I groan aloud, then I cry.
She hugs me, "I've never before had to tell anyone. Assumed you'd be happy."
"Doctor, my boyfriend is so bored, he's 2 nanoseconds from leaving. Then back to the utter humiliation of speed dating. My one and only friend heads out on a one-year tour. And you know what happens to reservists."
Helpful smile, "I can help in one regard. Give you an exemption certificate to speed dating, you are in a clinically depressed state."
I get home and he's gone. The Afghan is even more morose than me, drains what little energy I have.

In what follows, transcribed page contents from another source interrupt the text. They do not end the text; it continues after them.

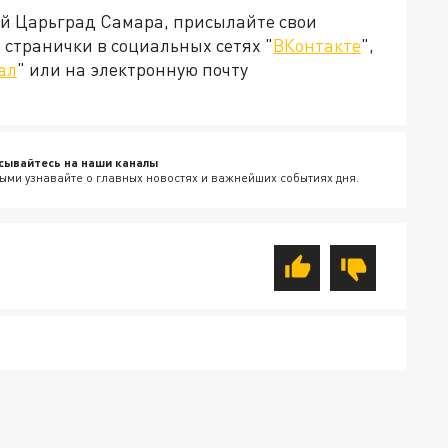
ей Царьград Самара, присылайте свои
странички в социальных сетях "
ВКонтакте
",
ал
" или на электронную почту
сывайтесь на наши каналы
ыми узнавайте о главных новостях и важнейших событиях дня.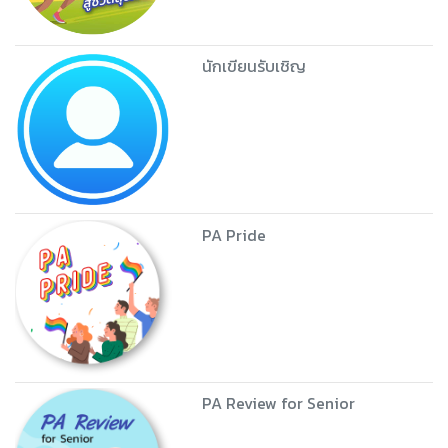
Unbelievable but believable
PA for Your Wellness ขยับวันละ
นิด สู่ชีวิตสุขภาวะ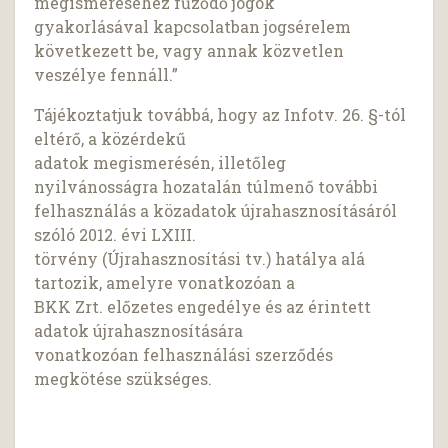
megismeréséhez fűződő jogok
gyakorlásával kapcsolatban jogsérelem
következett be, vagy annak közvetlen
veszélye fennáll.”
Tájékoztatjuk továbbá, hogy az Infotv. 26. §-tól
eltérő, a közérdekű
adatok megismerésén, illetőleg
nyilvánosságra hozatalán túlmenő további
felhasználás a közadatok újrahasznosításáról
szóló 2012. évi LXIII.
törvény (Újrahasznosítási tv.) hatálya alá
tartozik, amelyre vonatkozóan a
BKK Zrt. előzetes engedélye és az érintett
adatok újrahasznosítására
vonatkozóan felhasználási szerződés
megkötése szükséges.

Somehow, the whole thing falls into place. This time, less turmoil on the tarmac.
A dozen got into a fight with sailors, ended up in the naval brig a while. But there is professional courtesy. They forget charges, drive them to the plane on time. I give the MP's 3 cartons of cigarettes, token of my gratitude and that ends it.

The Afghan loves it and so do I. Endless round of friendly bull sessions, with all ranks. I never once need to show the iron fist of authority. As with Earthlings, the vets put lotta social pressure on the newbies to toe the line healthwise.
Gradually my view changes. Yes, I strike out with men. Yes, my friend is away. Yes, in her type of job, forget heart-to-heart e-mails, she's busy, not like me, made of time on tour.
But still, 550 people come home healthy. The Medical Officer is proud as blazes of me.
Of course I know where the still is hidden. Make a point of never going there. Why be a party pooper?